Terry's passion for sports carried over into his adult years.  He enjoyed playing sports, especially softball with his work and church colleagues and was a lifelong Dodgers fan.  He was also a highly competitive bowler and bowled from his teen years into late adulthood, having been invited to compete in several USBC national tournaments.  Having bowled several 299 games, the 300 was just out of reach for him.  Terry later picked up golf and enjoyed playing with friends in Iowa, Minnesota, and Naples, Fl during his retirement years.  Terry and Kay enjoyed spending the winters in their Naples condo where walking their dogs was much more pleasant than in the Minnesota winters.

Terry was known for his firm handshake, determination, love of family and friends, humility and welcoming nature.  He was loved by his family and will be deeply missed.  However, he lives on through his family, friends, colleagues, who were blessed to know him.

Survivors include his wife, Kay, sons, Sean and Dr. Corey McGee( Marianne), daughter, Beth (Bob), grandchildren, Logan and Avery, and his special Havanese fur baby.  Other survivors include brothers, Tom (Kim), Tim (Natalie), and sister, Patty (Niles) and many nieces, nephews, and cousins.  He was preceded in death by his parents and sister, Ginger.

Memorials may be made to the John L Lewis Museum, 102 Division St., Lucas, IA 50151.  Fielding Funeral home will be in charge of private service.

After fighting the good fight for 81 years, my father, Terry McGee, transcended his earthly body late last week. Given the recent nature of this loss and our complexity as humans, it's very difficult for me to put into words his legacy or my love for him. However, I'd like to share with our family and friends a bit about why I've been blessed to call this man, "Dad."

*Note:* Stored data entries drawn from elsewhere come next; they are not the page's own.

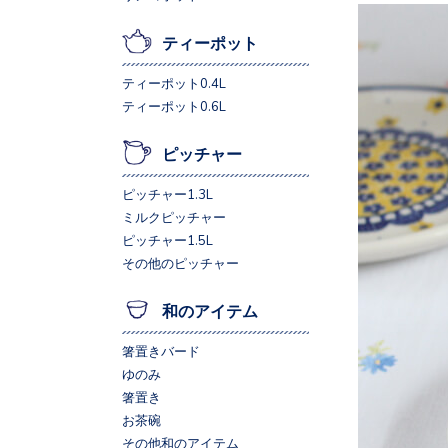
ティーポット
ティーポット0.4L
ティーポット0.6L
ピッチャー
ピッチャー1.3L
ミルクピッチャー
ピッチャー1.5L
その他のピッチャー
和のアイテム
箸置きバード
ゆのみ
箸置き
お茶碗
その他和のアイテム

Like us all, my father was flawed and I'm sure I've inherited some of his flaws (and perhaps even passed them on to my kids ;)), but this man's good qualities far exceeded the others. Here are just some of the many things I learned from this man and dearly loved about him: 1) Humility - he was a man of many notable successes in sports, and his work career however he'd be the last person to tell you about it, 2) Positivity - he would almost always greet you with a smile, and sturdy handshake, and/or a hug, and always went out of his way to make those around him feel welcome, 3) Walk the walk - he wasn't the most eloquent man but his actions spoke loudly and he was always diligent in seeing something through, 4) A strong work ethic - although perhaps a bit of a fault (that I share), there aren't many who could outwork this man, 5) Resilience - life dealt him many curveballs that he rose above and this is something that has had a huge influence on how I've navigated life, 6) Love for family - although the words weren't always expressed, a sturdy pat on the back or thigh and/or hug, and a term of endearment (e.g., "beast", "monster", "bud", etc.) was enough for me or any other to know he cared. If there was an event that was of the smallest importance to my kids, wife, or me, you could always count on him being there, 7) There is time to 'get things right' - later adulthood looked good on my dad. He stopped smoking, was an unparalleled grandpa, and resolved issues with those closest to him. and 8.) Respect for others - Dad was often confused for a doorman given that he'd always be last to step across the door threshold at the local restaurant or convenience store and, although he grew up in a small community in Southern Iowa, always seemed to see the humanity in people from all walks of life.


 My grief is greatly diminished in knowing that he is at peace and by the thoughts of him again rounding third base with blazing speeds and without a hint of pain, swinging the club without elbow pain (or his well-known slice), and bowling that 300 game that cruelly eluded him by one pin on several occasions.

I'm so grateful to be this man's son and miss him dearly. But, he is still with me, my family, and the many others that he's impacted in so many ways and I will see him and bear-hug him again one day.